- SOURCE MATERIAL:
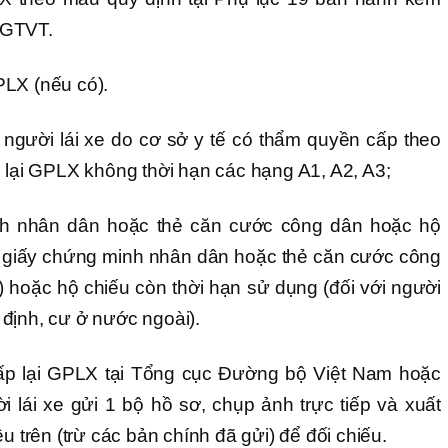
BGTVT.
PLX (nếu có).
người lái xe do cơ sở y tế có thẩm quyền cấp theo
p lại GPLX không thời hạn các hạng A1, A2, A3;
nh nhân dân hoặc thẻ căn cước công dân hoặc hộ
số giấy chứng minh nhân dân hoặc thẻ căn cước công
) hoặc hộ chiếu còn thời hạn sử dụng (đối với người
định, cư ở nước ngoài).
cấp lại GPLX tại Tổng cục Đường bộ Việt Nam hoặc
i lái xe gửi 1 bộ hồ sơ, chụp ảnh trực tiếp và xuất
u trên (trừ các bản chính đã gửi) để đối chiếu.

==

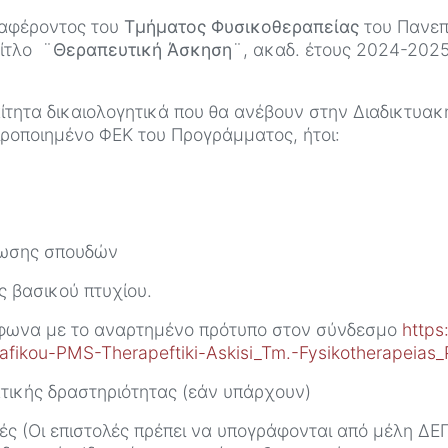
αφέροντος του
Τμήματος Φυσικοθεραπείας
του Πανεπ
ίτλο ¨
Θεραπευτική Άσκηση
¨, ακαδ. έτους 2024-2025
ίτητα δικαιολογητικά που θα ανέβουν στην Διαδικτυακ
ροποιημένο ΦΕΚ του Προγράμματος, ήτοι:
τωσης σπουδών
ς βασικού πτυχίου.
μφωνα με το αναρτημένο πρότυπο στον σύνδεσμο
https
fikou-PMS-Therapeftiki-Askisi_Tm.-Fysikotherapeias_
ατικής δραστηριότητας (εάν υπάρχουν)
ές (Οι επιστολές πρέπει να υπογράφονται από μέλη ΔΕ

- HOW TO COMPLETE THIS TASK: If a line of the data contains "thời", copy it out.

- RESPONSE AREA:
p lại GPLX không thời hạn các hạng A1, A2, A3;
) hoặc hộ chiếu còn thời hạn sử dụng (đối với người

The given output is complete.